Our home is so much quieter now. Mornings used to begin with Lori rising early to get ready for work, accompanied by Otto, our doe-eyed, gray-muzzled Jack Russell Terrier.
The two of them would take a short walk in the predawn darkness so Otto could relieve himself. Back inside, Lori would fix a pot of coffee and Otto would start in on his first meal of the day, a mixture of wet food and dry kibble.
Some 30 to 60 minutes later, Charlotte’s whimpering from her kennel would awaken me and I’d bring her downstairs to join her older brother. Without fail, Otto would wag his stump of a tail at Charlotte, our rascally rescue mutt, and make his way over to me to say hello.
Sad to say, our sweet Otto is no longer with us. He died a week ago today, July 10, just two days after we had returned from our last trip to Orcas Island.
Fittingly, he passed away in Lori’s arms as she held him across her lap in a quiet room at an animal hospital. The bond between those two was like nothing I’ve ever seen with any of our pets during our 40-year marriage — so much so that our three kids and I referred to Otto as “the fourth child.”

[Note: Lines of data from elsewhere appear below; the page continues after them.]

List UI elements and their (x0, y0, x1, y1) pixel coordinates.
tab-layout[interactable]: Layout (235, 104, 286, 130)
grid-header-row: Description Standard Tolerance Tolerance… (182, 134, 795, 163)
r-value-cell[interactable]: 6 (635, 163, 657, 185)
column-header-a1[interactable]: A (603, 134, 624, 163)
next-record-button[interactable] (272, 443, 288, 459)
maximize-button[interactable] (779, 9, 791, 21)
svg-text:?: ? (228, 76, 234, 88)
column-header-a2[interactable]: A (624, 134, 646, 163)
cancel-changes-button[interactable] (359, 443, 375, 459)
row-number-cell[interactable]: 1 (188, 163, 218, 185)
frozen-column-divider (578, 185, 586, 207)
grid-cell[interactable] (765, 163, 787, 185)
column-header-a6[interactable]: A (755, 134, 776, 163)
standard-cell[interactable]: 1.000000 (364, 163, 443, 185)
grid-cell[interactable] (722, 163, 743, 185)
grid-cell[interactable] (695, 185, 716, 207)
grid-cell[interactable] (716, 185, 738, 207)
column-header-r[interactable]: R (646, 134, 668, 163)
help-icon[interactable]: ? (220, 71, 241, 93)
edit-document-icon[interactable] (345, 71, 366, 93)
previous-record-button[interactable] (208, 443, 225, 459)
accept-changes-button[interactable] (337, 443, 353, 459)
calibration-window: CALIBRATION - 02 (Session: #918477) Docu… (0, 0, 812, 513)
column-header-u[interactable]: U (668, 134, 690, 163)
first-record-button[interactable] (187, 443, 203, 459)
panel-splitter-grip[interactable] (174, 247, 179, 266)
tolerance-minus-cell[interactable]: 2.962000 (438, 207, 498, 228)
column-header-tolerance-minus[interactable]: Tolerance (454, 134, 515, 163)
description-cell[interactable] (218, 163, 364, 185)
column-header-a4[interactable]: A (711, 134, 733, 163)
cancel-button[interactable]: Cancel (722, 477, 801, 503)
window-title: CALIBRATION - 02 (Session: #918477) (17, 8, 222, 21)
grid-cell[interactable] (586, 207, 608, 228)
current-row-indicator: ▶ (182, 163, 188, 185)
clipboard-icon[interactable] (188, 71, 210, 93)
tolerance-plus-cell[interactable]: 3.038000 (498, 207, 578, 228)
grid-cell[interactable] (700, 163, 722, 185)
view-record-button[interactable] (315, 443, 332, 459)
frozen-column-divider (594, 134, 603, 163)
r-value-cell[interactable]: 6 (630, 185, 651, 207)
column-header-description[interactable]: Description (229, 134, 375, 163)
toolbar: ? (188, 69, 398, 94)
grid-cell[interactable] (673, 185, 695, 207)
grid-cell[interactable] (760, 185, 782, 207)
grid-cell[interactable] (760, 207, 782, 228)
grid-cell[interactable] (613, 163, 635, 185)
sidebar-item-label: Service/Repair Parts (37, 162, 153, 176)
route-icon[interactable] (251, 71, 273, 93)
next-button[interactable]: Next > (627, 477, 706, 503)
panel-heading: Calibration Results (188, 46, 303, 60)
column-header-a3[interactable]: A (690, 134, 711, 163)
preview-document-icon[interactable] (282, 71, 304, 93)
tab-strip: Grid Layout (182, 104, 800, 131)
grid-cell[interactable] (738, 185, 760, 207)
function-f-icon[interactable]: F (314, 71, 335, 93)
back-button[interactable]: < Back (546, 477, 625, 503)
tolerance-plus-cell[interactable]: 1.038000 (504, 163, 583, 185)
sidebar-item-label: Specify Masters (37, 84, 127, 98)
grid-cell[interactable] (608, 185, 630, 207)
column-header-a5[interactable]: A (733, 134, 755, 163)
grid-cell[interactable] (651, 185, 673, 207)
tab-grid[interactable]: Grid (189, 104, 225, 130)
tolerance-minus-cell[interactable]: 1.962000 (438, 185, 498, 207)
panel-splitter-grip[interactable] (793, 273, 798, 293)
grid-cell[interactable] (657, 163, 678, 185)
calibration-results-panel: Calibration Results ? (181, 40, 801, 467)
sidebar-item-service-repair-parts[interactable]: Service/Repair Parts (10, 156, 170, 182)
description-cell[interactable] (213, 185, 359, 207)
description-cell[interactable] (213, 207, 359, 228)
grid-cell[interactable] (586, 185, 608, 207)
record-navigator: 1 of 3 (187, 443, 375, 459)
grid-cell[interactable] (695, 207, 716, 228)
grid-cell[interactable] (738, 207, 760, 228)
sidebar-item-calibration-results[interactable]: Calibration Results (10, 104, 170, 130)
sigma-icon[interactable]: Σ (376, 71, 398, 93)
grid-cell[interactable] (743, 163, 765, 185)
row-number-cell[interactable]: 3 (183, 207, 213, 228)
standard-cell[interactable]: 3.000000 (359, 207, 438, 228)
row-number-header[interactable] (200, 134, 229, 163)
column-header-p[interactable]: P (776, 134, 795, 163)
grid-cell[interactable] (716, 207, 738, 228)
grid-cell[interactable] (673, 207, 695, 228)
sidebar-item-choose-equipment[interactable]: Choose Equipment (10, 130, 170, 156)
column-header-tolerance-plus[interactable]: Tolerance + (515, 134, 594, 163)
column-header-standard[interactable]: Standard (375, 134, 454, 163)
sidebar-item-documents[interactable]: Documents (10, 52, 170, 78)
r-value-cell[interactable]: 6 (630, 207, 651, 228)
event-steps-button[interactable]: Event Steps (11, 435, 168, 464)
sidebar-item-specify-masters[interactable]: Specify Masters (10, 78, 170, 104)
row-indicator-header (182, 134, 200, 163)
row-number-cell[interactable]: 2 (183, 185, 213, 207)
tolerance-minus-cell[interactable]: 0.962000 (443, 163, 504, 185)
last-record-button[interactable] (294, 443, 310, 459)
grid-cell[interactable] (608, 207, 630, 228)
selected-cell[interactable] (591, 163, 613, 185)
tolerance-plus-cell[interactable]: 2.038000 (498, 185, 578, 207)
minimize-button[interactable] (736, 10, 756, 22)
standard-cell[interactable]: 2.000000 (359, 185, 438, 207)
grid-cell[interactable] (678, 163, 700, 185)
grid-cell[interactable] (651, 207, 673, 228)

As an 11-year-old belonging to a breed that’s prone to heart disease, Otto had already slowed down quite a bit and was taking several pills a day to lessen the discomfort and prolong his life.

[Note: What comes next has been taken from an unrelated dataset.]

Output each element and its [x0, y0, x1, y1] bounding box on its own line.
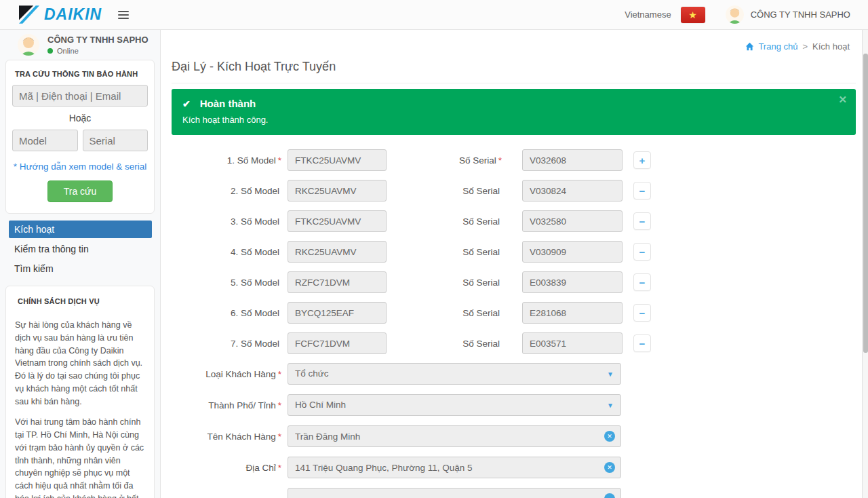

He’d made two visits to the E.R. in recent months and we had to hospitalize him the day after we got back from Orcas. He was battling heart failure and tachycardia, an abnormally rapid heart rate. He spent the night at the pet hospital and we hoped for the best. When we saw him struggling mightily the next morning, we knew the humane thing to do was to euthanize him.
Losing a beloved pet is always hard. In Otto’s case, even more so, owing to his sunny disposition and strong attachment to Lori. I don’t exaggerate when I say Otto loved everyone and everyone who knew Otto loved him back.
Otto came into our life at 9 months old when we already had Max, a Black Lab/Great Dane mix who was a 120-pound teddy bear. When Max died in 2009, Otto became the only canine in a household with two cats. When we adopted Charlotte in 2014, Otto had to accommodate his new roommate — a Terrier/Pug/Chihuahua mix half his size, with a big bark and energy to burn.
He did so gracefully.
Now that he’s gone, we vacillate between mourning his absence and celebrating an exceptional creature.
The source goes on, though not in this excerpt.